2022.06.05 22:07:25 (1533541018687066112) from Daniel J. Bernstein, replying to "Jacob Christian Munch-Andersen (@NoHatCoder)" (1533520109859479554):
Um, no, that's not how Intel CPUs work. Intel prioritizes speed, and then tries to reduce power without noticeable slowdowns. Agner Fog's example is AVX2 ramping up to full power in 56000 cycles and staying there unless there's _no_ 256-bit instruction for _millions_ of cycles.
2022.06.05 18:15:39 (1533482694482403328) from Daniel J. Bernstein, replying to "Jacob Christian Munch-Andersen (@NoHatCoder)" (1533358075314323456):
Ran a loop of 33 rdtsc+vqsort, each >8000 cycles for the smaller size that I mentioned.

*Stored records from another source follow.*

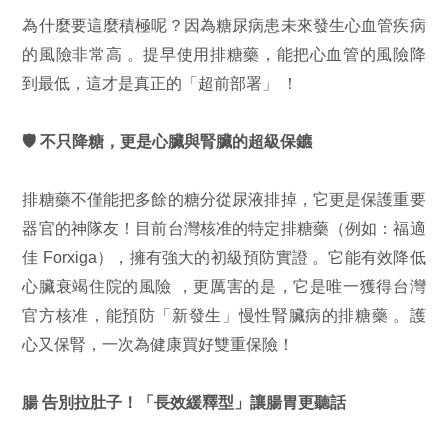
為什麼要這麼積極呢？因為糖尿病患未來發生心血管疾病
的風險非常高 。提早使用排糖藥，能把心血管的風險降
到最低，這才是真正的「超前部署」 ！
🛡️
不只降糖，更是心臟與腎臟的超級保鑣
排糖藥不僅能把多餘的糖分從尿液排掉，它更是保護重要
器官的神隊友！目前台灣核准的特定排糖藥（例如：福適
佳 Forxiga），擁有強大的初級預防實證 。它能有效降低
心臟衰竭住院的風險 ，更厲害的是，它是唯一獲得台灣
官方核准，能預防「新發生」慢性腎臟病的排糖藥 。護
心又保腎，一次為健康買好雙重保險！
腸
告別拉肚子！「長效緩釋型」讓腸胃更聽話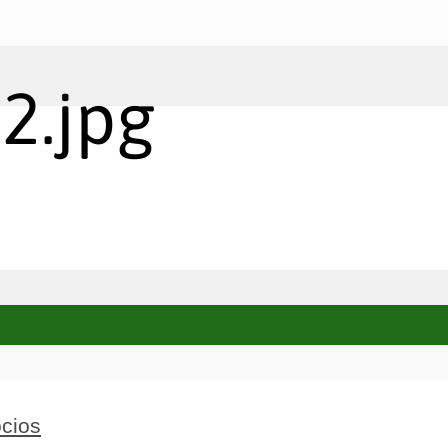
2.jpg
cios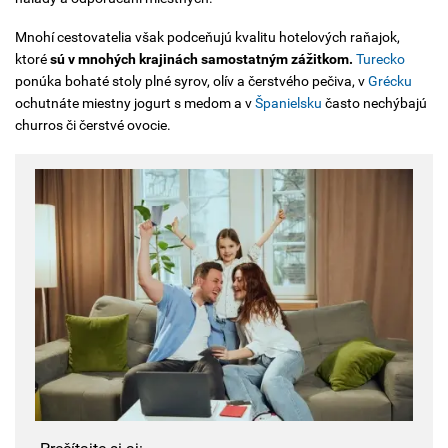
Mnohí cestovatelia však podceňujú kvalitu hotelových raňajok,
ktoré
sú v mnohých krajinách samostatným zážitkom.
Turecko
ponúka bohaté stoly plné syrov, olív a čerstvého pečiva, v
Grécku
ochutnáte miestny jogurt s medom a v
Španielsku
často nechýbajú
churros či čerstvé ovocie.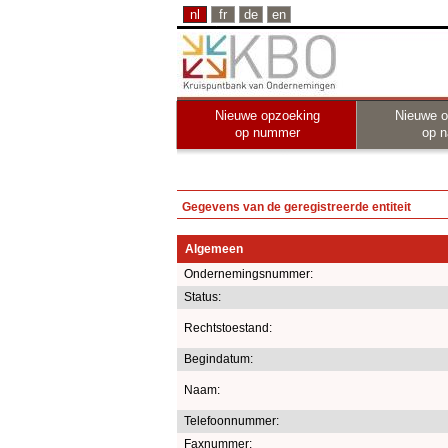
nl
fr
de
en
Nieuwe opzoeking
Nieuwe o
op nummer
op 
Gegevens van de geregistreerde entiteit
Algemeen
Ondernemingsnummer:
Status:
Rechtstoestand:
Begindatum:
Naam:
Telefoonnummer:
Faxnummer: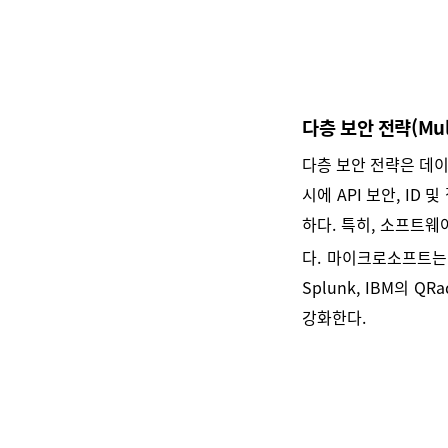
다층 보안 전략(Multi
다층 보안 전략은 데이
시에 API 보안, ID
하다. 특히, 소프트
다. 마이크로소프트는
Splunk, IBM의 
강화한다.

One always expects initial calls to be outliers (not just for AVX2 ramp-up; the big starting issue is code caching); djbsort's int32-speed (https://sorting.cr.yp.to/speed.html) says medians and quartiles.
2022.06.05 18:19:57 (1533483773773221888) from Daniel J. Bernstein:
AVX2 usage has also become so pervasive in typical code that it's not surprising for the CPU to always have the AVX2 unit warmed up; cooldown is triggered after millions of non-AVX2 cycles. But the more important point is to always check for variations across many measurements.

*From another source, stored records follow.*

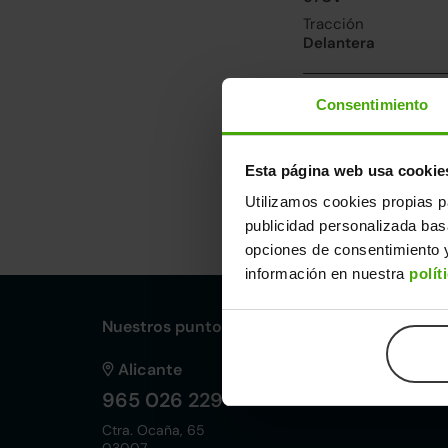
Tracción
Delantera
Prestaciones, co
Consentimiento
Velocidad máxima
159km/h
Esta página web usa cookie
Utilizamos cookies propias p
Dimensiones y ot
publicidad personalizada ba
Largo
An
opciones de consentimiento y
3,60m
1,
información en nuestra
polít
Nuestros puntos de venta Clicars:
Alicante
965 026 229
Ctra. Ocaña, 65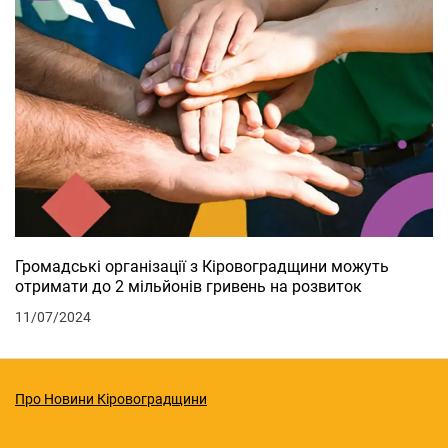
Громадські організації з Кіровоградщини можуть
отримати до 2 мільйонів гривень на розвиток
11/07/2024
Про Новини Кіровоградщини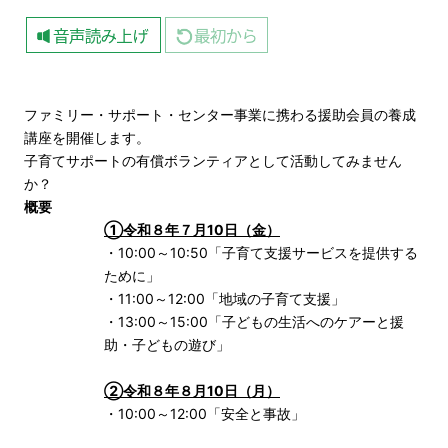
ファミリー・サポート・センター事業に携わる援助会員の養成
講座を開催します。
子育てサポートの有償ボランティアとして活動してみません
か？
概要
①令和８年７月10日（金）
・10:00～10:50「子育て支援サービスを提供する
ために」
・11:00～12:00「地域の子育て支援」
・13:00～15:00「子どもの生活へのケアーと援
助・子どもの遊び」
②令和８年８月10日（月）
・10:00～12:00「安全と事故」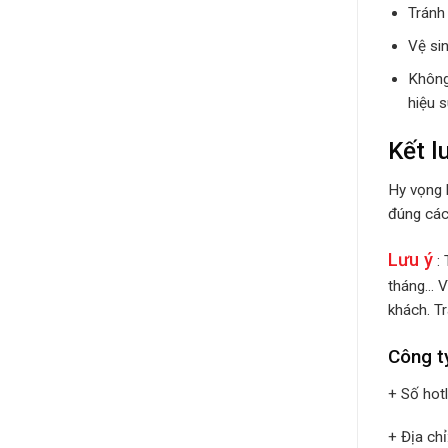
Tránh
Vệ si
Không
hiệu 
Kết l
Hy vọng 
đúng cách
Lưu ý
: 
tháng… V
khách. Tr
Công t
+ Số hot
+ Địa ch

2022.06.05 20:43:46 (1533519967488024577) from "Jacob Christian Munch-Andersen (@NoHatCoder)":
So 33*8000 cycles, that is a tiny benchmark. I'm not sure why one algorithm would hit a consistent hiccup, and the other wouldn't, but stranger things have happened. As for AVX2, latest Steam hardware survey says 88% adoption. Most modern code is single path 128 bit.
2022.06.05 20:44:20 (1533520109859479554) from "Jacob Christian Munch-Andersen (@NoHatCoder)", replying to "Jacob Christian Munch-Andersen (@NoHatCoder)" (1533519967488024577):
You don't want a stray library or system call to run 256 bit for a few thousand cycles as the mode switch is not worth it. As for your benchmark, I guess the core would most likely be switched on from idle, so 256 bit path off I assume.